Pakistan Army Chief General Raheel Sharif on Friday said his country's armed forces will give "a befitting response to any misadventure" by Islamabad's adversaries, referring to India, PTI reported. The so-called warning came a day after India announced that its Army had carried out surgical strikes along the Line of Control.
Sharif, who was at the new Combat Reaction Training facility near the Lahore Garrison, directed Pakistani troops to be prepared to defend the country in case of a war. He asked the commanders to emphasise on combat readiness and continue training as much as possible. "The training in peacetime is the only guarantor of averting and winning a war if imposed," Sharif added.
The Army chief made the statement the same day Jamaat-ud-Dawa Chief Hafiz Saeed urged Pakistan Prime Minister Nawaz Sharif to allow the Army to carry out strikes against India.

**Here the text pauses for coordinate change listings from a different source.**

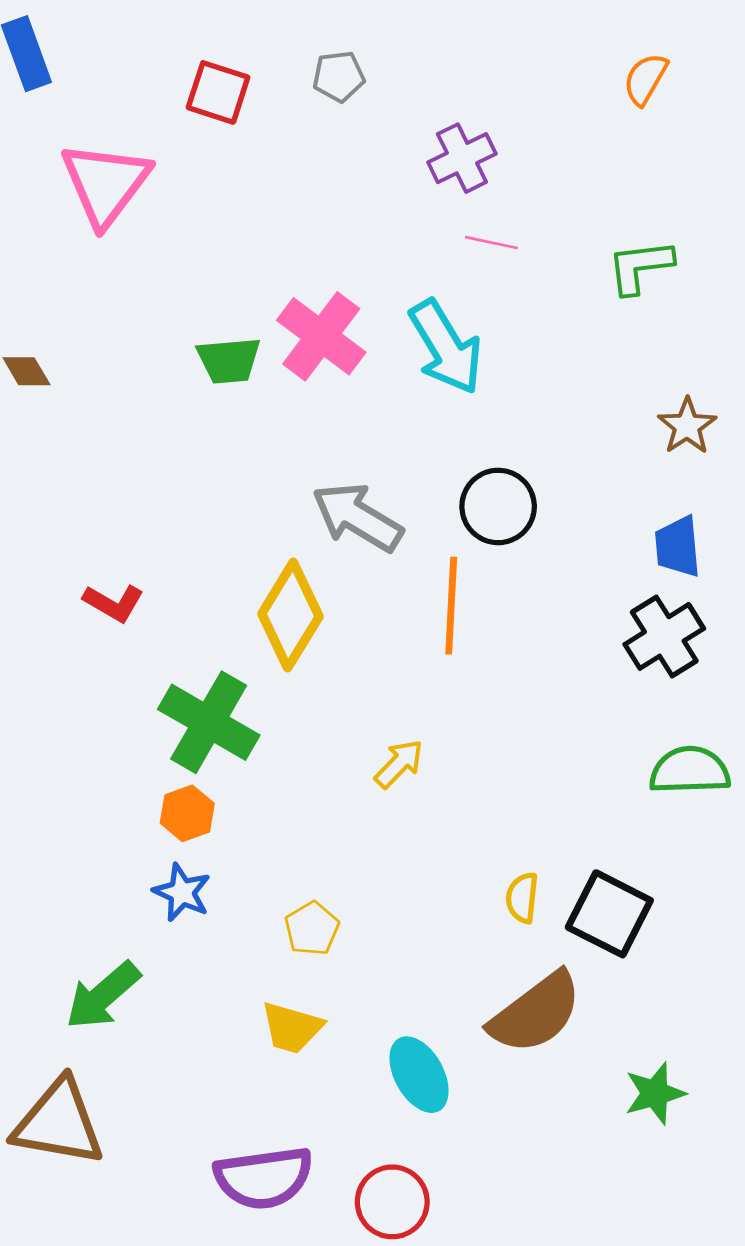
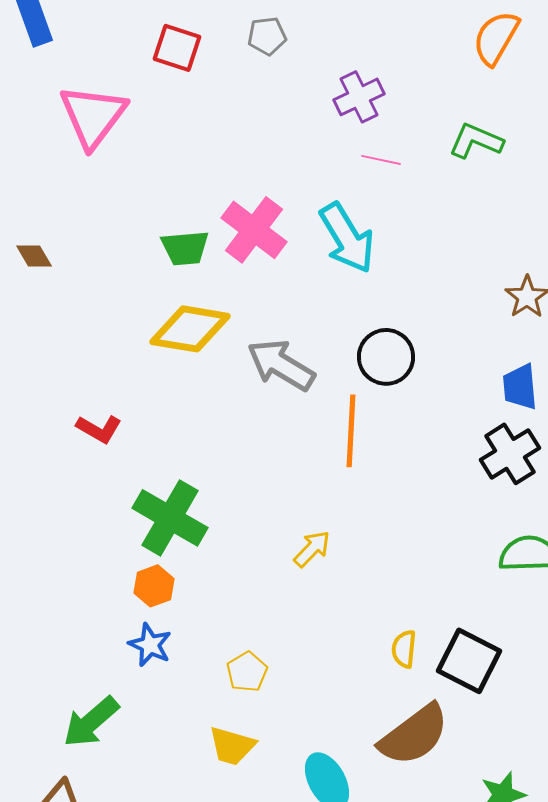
orange semicircle: (645, 79) -> (496, 38), size x1.4
green L-shape: (640, 267) -> (476, 141), moved, turned 30
yellow diamond: (290, 615) -> (190, 329), moved, turned 68

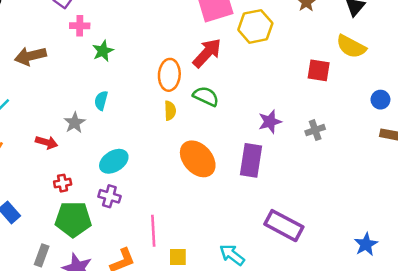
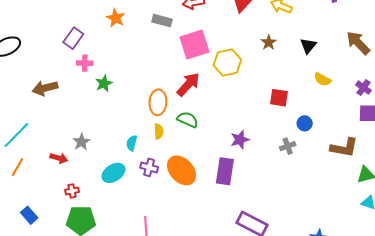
yellow semicircle: (351, 47) -> (322, 79), moved, size x0.7
blue circle: (380, 100) -> (305, 123), moved
cyan semicircle: (101, 101) -> (132, 143), moved
gray cross: (315, 130) -> (288, 146), moved
purple cross: (109, 196) -> (149, 167), moved

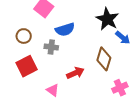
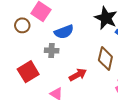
brown circle: (24, 36) -> (22, 25), moved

He threatened that "Pakistan will show India what surgical strikes are", according to ANI. The 26/11 Mumbai attacks mastermind said India's claim of carrying out surgical strikes was a staged drama by National Security Advisor Ajit Doval. India's Director General of Military Operations Lieutenant General Ranbir Singh had announced on Thursday said that the surgical strikes were carried out to bust terror launchpads and foil infiltration plans along the LoC.

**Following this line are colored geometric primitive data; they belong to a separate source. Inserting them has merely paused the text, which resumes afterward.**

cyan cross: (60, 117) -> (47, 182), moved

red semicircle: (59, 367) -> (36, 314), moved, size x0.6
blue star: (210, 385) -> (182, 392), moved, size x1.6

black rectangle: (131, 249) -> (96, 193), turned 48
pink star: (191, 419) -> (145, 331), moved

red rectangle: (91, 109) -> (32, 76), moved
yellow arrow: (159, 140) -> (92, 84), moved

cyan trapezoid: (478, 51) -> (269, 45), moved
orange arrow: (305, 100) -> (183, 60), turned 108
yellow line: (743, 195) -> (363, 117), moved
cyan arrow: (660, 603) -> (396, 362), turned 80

Saeed also claimed that the September 18 militant attack on the Indian Army's Uri base was the handiwork of Kashmiri mujahideen. He accused India of tweaking the toll in the attack, according to The Indian Express. "While India claims only 20 soldiers died, they are hiding from the media that as many as 177 Indian Army men, including colonels and majors, were killed and many others injured," Saeed said.
Referring to the international support that India has garnered after the surgical strikes, Saeed said even the United States will not be able to curb Pakistan. "The world was silent when Kashmiris were being killed. The US and others woke up only when the Kashmiri mujahideen responded in Uri," he added.
India's Defence Minister Manohar Parrikar on Saturday said Pakistan should not presume that "India's silence is weakness", ANI reported, and added that if the country continued "such conspiracies", it would respond. "Pakistan didn't probe the matter as it is still in shock after the surgical strike," he said.